Kevin Murphy, NWG's Response Unit lead on CSE in sport, said abuse in sport
needs tackling at a lot of different levels but it is important to make people
aware of how it happens; and not for people to just deny that it happens.
"Awareness needs to be all the way down from national level, local level
right down to those who play sport in the park..." said Mr Murphy.
All European partner countries have held seminars giving abuse victims the
chance to talk to audiences of sports sector professionals about how they
suffered; as well as how it was dealt with.
The UK event, organised by NWG, was held in Nottingham and among the responses
from the speakers was:- "The experience has actually helped me change and
Dr Hartill said victims' experiences in sport have not previously been
sufficiently included in abuse prevention policies and education strategies.
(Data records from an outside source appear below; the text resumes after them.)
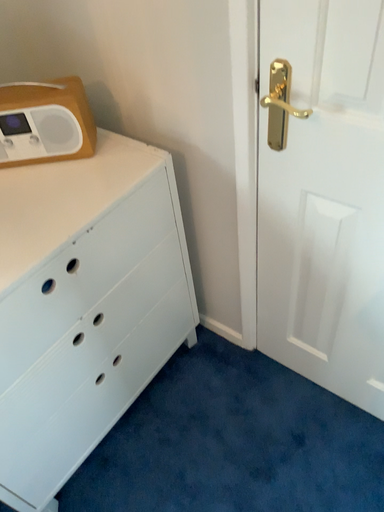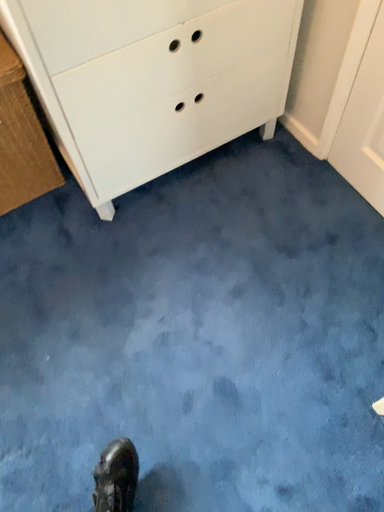 Question: How did the camera likely rotate when shooting the video?

Choices:
 (A) rotated downward
 (B) rotated upward

Answer: (A) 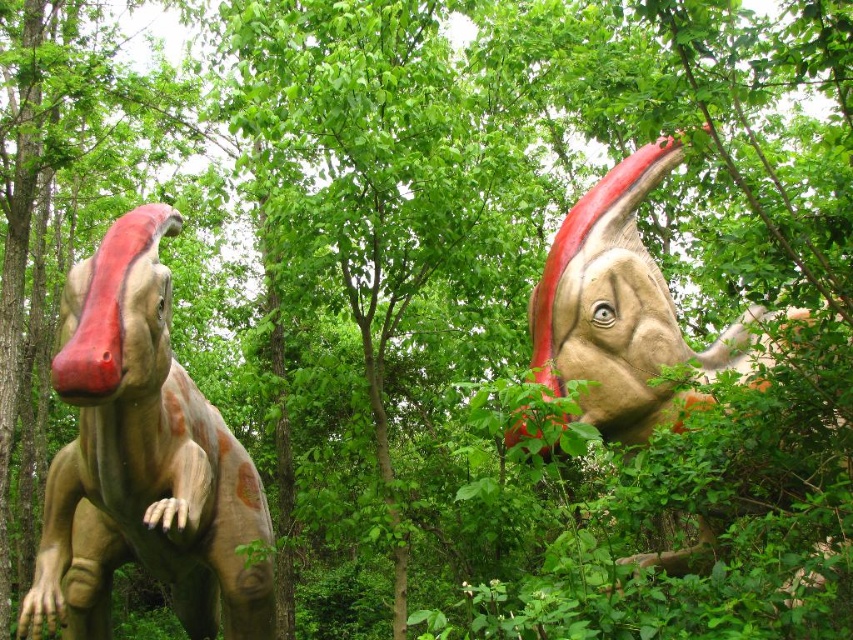 Is matte brown dinosaur at left smaller than matte orange dinosaur at upper right?

Yes, matte brown dinosaur at left is smaller than matte orange dinosaur at upper right.

Between matte brown dinosaur at left and matte orange dinosaur at upper right, which one has more height?

matte orange dinosaur at upper right

What do you see at coordinates (143, 460) in the screenshot? I see `matte brown dinosaur at left` at bounding box center [143, 460].

You are a GUI agent. You are given a task and a screenshot of the screen. Output one action in this format:
    pyautogui.click(x=<x>, y=<y>)
    Task: Click on the matte brown dinosaur at left
    The height and width of the screenshot is (640, 853).
    Given the screenshot: What is the action you would take?
    pyautogui.click(x=143, y=460) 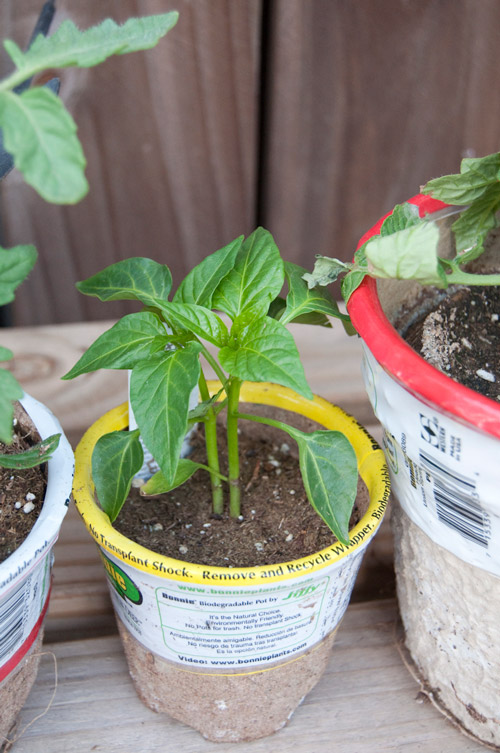 Locate an element on the screen. planter in the middle is located at coordinates (249, 697). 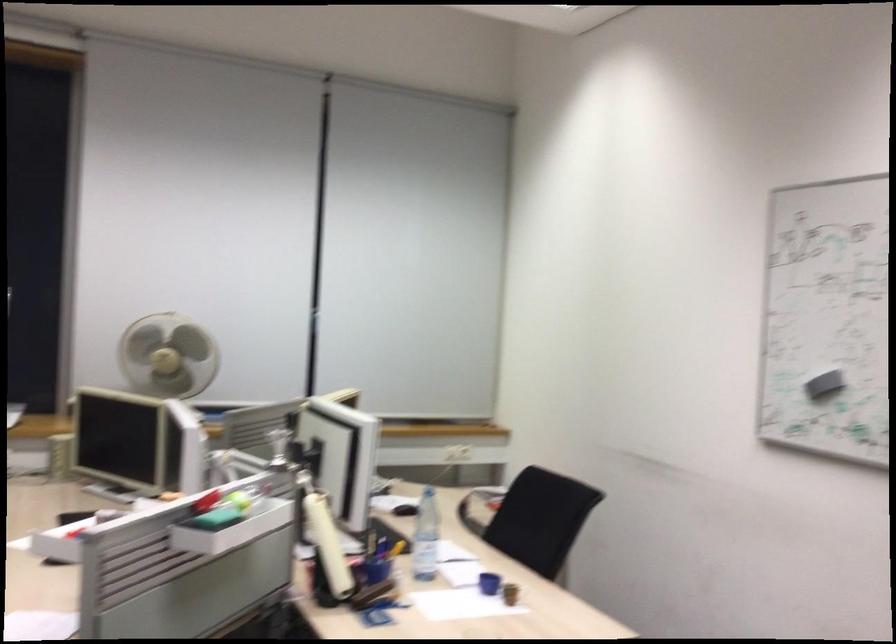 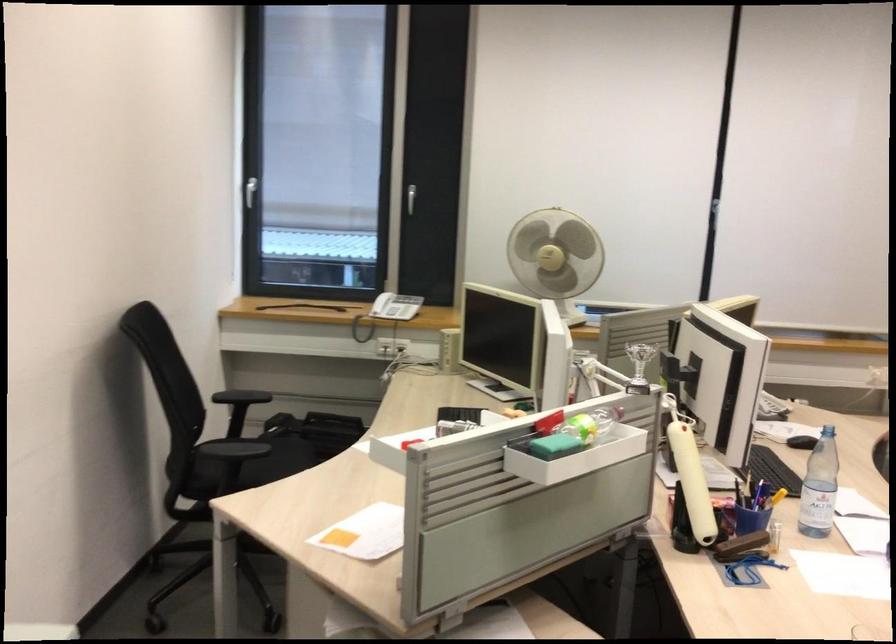 The point at [166,373] is marked in the first image. Where is the corresponding point in the second image?

(556, 257)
"We need to hear much more about the realities of abuse and ensure victims'
stories are not whitewashed from the picture. Those professionals attending the
VOICE seminars and forums learnt more about child sexual abuse in those few
hours than they have from their normal training. The personal stories they heard
will stay with them forever because they were so powerful and effective."
The next step in the VOICE project, which finishes in June 2018, is to
develop educational resources which potentially will include:- audio visual
material, film, animation and booklets. "We're particularly keen on reaching a younger audience, and the resources
will also be aimed at sports specialists, the professionals and their
organisations. We want to bring some of the
reality of these experiences into the public domain." said Dr Hartill.
The project is also aimed at others who are struggling to cope with their own
experiences, especially those that may not recognise that they are being
subjected to sexual exploitation.
He says sports bodies had in the past shied away from acknowledging sexual
violence in sport, and had not been proactive in working with the survivors of
that abuse. The VOICE project was changing that by prioritising the views and
personal histories of survivors.
NWG's Kevin Murphy said it was important having people trained and competent in
recognising what abuse in sport is. Murphy added:- "It is all about having an open and
honest culture so if something isn't right it is easily identifiable. A lot of the children themselves won't
tell, so it is all about the coaches and parents being aware of the signs."
Mr Murphy said abuse in sport often had a long-term effect on individuals who
might bottle it up and then, 10-15 years later when it finally comes out,
experience an outpouring of grief and emotion.
The culture of sport can often be part of the problem because it is not always
conducive to speaking out about problems - coupled with the extreme sensitivity
and stigma attached to sexual victimisation. Murphy commented:- "We ask ourselves what damage that abuse has done to the person through
that time and how it has affected their lives and their ability to participate
in sport or society... It can be like dropping a penny in a puddle; the
ripple effect can reverberate very wide for generations."